There are also plenty of reasons to invest in Royalty Pharma, though. One advantage of investing in Royalty Pharma is the opportunity to invest in the pharmaceutical sector with reduced risks. The pharmaceutical industry benefits from a number of highly attractive characteristics, including long product life cycles, significant barriers to entry, and non-cyclical revenues. Royalty Pharma focuses on acquiring royalties in approved products or development-stage product candidates that have generated strong proof-of-concept data. It means that by investing in Royalty Pharma, you can avoidthe risks associated with early-stage therapies that may or may not be successful, which other pharmaceutical companies face. Furthermore, Royalty Pharma has no research and development (R&D) or manufacturing expenses. Diversification. While Royalty Pharma generates a significant portion of its revenue from the Cystic Fibrosis franchise, itstill maintains a highly diversified portfolio. They have 35 marketed therapies, including 15 blockbuster therapies, which is higher than the industry average of 9. A blockbuster therapy is a drug that generates $1 billion or more in sales. Another proof of diversification is that through Royalty Pharma, you gain exposure to a wide range of therapeutic areas, spanning across numerous of the largest pharmaceutical companies in the world. High insider ownership. Management wants to align with shareholder interests, which is why executive officers have a 16% ownership stake in Royalty Pharma, compared to less than 1% insider ownership in large-cap pharmaceutical companies. If you include the board and employee ownership of Royalty Pharma, the percentage reaches 32%. High insider ownership typically signals confidence in a company's prospects and ownership of its shares. This, in turn, provides the company's management with an incentive to ensure the company is profitable and maximize shareholder value. Furthermore, CEO Pablo Legorreta has recently announced his intention to acquire up to an additional $50 million worth of stocks, citing the compelling value he believes the shares represent.

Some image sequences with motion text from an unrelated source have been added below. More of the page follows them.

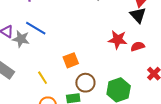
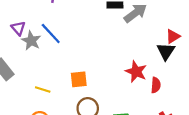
red semicircle: (138, 46) -> (156, 85), turned 96
yellow line: (43, 78) -> (43, 90), turned -56

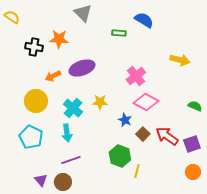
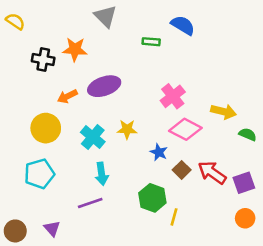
yellow arrow: (180, 60) -> (224, 112), moved
cyan arrow: (67, 133) -> (102, 174), moved
cyan pentagon: (31, 137) -> (39, 174), turned 30
brown circle: (63, 182) -> (15, 231), moved

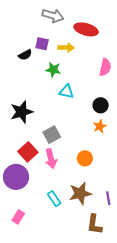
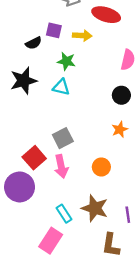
cyan triangle: (66, 92) -> (61, 87), moved
black circle: (101, 105) -> (121, 95), moved
black star: (22, 112) -> (24, 81), moved
brown star: (80, 193) -> (95, 208), turned 30
pink rectangle: (18, 217) -> (51, 241), moved, size x1.5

All right, we have gone through the business, potential and risk regarding Royalty Pharma, and now it is time for us to calculate a price for Royalty Pharma. In order to calculate price, we will need the numbers that I have explained in the "MY STRATEGY" section of the website, as I do not want to go through the whole calculation here. I chose to use an EPS of 4, which is a bit conservative, as the EPS was $1,60 in Q1 2023. I chose an estimated future EPS growth rate of 10% (management expects to grow the topline by a 10% compound annual growth rate in the next decade), an estimated future PE of 20 (which is double the growth rate, as the historical PE for Royalty Pharma has been higher),and we already have the minimum acceptable return rate of 15%. Doing the calculations, we come up with the sticker price (some call it fair value or intrinsic value) of $51,29. We want to have a margin of safety of 50%, so we will divide it by 2. This means that we want to buy Royalty Pharma at a price of $25,65 (or lower, obviously) if we use the Margin of Safety price.
Our second way to calculate a buy price is the Ten Cap price, which is also explained at "MY STRATEGY". To do so, we need some numbers from their financial statements, keep in mind that all numbers are in millions. The operating cash flow last year was 2.144. They have no capital expenditures or tax provisions. They have 443.166 outstanding shares. Since there are no capital expenditures or tax provisions, the calculation is quite simple. It will be as follows: 2.144 / 443,166 x 10 = $48,38 in Ten Cap price.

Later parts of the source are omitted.